_BRIEF_: Say how many lines of the records include the string "emprendedores". Nothing else belongs in the answer.

━━━━━━━━━━━━━━━━━━━━━━━━━━━━━━

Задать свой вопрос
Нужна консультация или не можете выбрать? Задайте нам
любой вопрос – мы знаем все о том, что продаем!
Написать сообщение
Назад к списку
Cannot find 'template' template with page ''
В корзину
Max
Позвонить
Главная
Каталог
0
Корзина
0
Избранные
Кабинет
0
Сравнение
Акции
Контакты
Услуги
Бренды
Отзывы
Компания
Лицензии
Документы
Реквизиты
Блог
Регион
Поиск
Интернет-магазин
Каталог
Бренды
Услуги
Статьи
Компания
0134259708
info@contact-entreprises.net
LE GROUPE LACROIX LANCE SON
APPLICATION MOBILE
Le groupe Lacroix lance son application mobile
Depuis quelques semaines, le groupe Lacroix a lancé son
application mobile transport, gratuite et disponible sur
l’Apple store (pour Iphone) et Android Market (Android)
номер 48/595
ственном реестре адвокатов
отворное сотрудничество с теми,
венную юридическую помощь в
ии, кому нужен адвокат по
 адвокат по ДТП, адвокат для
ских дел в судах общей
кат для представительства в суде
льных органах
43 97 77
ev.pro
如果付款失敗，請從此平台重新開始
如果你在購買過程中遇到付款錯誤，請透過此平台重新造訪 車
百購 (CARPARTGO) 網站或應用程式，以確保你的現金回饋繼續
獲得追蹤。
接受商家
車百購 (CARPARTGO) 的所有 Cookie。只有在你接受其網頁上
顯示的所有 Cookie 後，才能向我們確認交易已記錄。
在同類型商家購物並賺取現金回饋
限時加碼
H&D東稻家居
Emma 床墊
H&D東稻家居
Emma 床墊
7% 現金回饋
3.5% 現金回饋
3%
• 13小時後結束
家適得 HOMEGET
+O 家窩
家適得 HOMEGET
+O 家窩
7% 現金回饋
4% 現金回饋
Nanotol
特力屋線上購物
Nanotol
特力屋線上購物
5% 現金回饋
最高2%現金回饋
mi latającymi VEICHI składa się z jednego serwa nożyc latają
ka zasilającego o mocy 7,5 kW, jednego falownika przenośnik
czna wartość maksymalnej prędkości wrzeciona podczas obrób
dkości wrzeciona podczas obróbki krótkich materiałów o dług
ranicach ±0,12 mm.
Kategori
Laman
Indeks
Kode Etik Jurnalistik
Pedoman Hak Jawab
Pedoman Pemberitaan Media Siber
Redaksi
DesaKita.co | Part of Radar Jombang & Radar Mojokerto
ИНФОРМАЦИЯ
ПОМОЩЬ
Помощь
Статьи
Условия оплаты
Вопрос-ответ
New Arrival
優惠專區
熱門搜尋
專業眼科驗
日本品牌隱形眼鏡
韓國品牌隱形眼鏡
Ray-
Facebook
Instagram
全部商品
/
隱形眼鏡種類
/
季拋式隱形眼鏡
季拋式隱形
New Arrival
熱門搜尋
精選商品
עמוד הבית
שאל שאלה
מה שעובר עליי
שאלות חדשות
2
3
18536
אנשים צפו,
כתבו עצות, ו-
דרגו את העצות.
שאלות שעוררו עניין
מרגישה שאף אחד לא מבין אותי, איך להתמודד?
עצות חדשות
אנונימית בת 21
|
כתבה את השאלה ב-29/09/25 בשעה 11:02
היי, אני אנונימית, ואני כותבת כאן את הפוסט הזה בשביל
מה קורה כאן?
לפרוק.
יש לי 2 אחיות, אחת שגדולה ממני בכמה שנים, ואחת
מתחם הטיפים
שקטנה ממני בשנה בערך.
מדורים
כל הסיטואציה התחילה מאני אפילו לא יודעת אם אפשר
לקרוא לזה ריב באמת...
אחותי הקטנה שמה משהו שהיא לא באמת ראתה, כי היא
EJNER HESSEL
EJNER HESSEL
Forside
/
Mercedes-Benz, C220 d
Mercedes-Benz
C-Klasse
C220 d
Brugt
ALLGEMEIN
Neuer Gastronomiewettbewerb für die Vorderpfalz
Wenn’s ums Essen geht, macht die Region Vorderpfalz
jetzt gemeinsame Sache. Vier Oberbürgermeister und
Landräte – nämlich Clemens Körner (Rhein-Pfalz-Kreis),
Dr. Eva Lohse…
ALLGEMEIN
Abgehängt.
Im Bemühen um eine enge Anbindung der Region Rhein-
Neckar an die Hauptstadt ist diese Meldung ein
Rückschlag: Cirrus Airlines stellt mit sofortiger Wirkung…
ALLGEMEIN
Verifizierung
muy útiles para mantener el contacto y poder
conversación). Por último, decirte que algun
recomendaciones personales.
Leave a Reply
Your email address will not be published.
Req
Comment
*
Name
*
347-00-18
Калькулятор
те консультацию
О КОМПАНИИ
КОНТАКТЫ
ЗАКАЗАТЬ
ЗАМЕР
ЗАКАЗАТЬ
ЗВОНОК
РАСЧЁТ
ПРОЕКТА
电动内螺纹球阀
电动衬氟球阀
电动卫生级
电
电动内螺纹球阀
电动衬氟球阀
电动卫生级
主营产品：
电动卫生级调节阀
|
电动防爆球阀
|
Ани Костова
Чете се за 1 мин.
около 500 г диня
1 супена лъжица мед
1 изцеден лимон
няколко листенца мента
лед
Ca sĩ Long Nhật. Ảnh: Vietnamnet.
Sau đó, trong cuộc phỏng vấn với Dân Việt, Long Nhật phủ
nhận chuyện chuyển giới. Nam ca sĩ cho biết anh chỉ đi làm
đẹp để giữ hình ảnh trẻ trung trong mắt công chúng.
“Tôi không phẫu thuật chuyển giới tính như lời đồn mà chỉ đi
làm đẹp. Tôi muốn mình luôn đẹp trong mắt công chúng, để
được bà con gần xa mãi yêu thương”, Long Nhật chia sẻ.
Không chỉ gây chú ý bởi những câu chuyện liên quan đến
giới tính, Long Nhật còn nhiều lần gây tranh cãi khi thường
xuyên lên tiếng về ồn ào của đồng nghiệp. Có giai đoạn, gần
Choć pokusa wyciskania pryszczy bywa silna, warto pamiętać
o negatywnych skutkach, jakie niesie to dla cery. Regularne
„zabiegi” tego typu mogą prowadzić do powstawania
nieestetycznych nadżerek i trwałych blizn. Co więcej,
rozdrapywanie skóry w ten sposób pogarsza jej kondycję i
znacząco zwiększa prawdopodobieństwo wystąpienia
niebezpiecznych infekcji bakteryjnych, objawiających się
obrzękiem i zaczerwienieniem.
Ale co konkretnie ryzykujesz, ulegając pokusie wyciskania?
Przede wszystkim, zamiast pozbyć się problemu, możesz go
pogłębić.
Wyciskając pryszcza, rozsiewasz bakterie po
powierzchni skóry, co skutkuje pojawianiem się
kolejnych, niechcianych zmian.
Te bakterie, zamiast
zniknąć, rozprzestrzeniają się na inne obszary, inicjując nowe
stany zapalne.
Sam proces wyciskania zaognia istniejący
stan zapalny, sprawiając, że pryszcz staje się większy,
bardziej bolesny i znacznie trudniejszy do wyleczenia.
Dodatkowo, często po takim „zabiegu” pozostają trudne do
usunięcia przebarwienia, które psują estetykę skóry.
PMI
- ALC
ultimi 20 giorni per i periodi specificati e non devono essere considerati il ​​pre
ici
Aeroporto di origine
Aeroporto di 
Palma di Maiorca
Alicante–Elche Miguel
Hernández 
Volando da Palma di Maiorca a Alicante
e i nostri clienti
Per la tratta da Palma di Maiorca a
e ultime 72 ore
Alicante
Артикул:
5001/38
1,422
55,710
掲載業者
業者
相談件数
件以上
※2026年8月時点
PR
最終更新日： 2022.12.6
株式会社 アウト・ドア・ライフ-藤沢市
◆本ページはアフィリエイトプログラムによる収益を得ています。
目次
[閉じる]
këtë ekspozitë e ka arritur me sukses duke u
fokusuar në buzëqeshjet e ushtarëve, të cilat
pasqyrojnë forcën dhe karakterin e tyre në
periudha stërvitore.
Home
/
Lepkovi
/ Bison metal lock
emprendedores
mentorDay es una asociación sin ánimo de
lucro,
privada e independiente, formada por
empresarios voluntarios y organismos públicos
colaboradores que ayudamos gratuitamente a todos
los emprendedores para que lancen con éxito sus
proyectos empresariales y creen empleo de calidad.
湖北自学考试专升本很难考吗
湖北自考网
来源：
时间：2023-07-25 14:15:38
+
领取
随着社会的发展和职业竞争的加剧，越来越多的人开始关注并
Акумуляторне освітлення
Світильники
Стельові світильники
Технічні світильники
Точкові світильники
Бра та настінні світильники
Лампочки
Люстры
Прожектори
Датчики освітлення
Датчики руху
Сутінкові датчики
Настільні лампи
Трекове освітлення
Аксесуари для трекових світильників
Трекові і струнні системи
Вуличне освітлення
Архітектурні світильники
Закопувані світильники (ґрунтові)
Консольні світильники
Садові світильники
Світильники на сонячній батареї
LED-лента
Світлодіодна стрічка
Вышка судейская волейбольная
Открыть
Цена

━━━━━━━━━━━━━━━━━━━━━━━━━━━━━━

_TASK ANSWER_: 2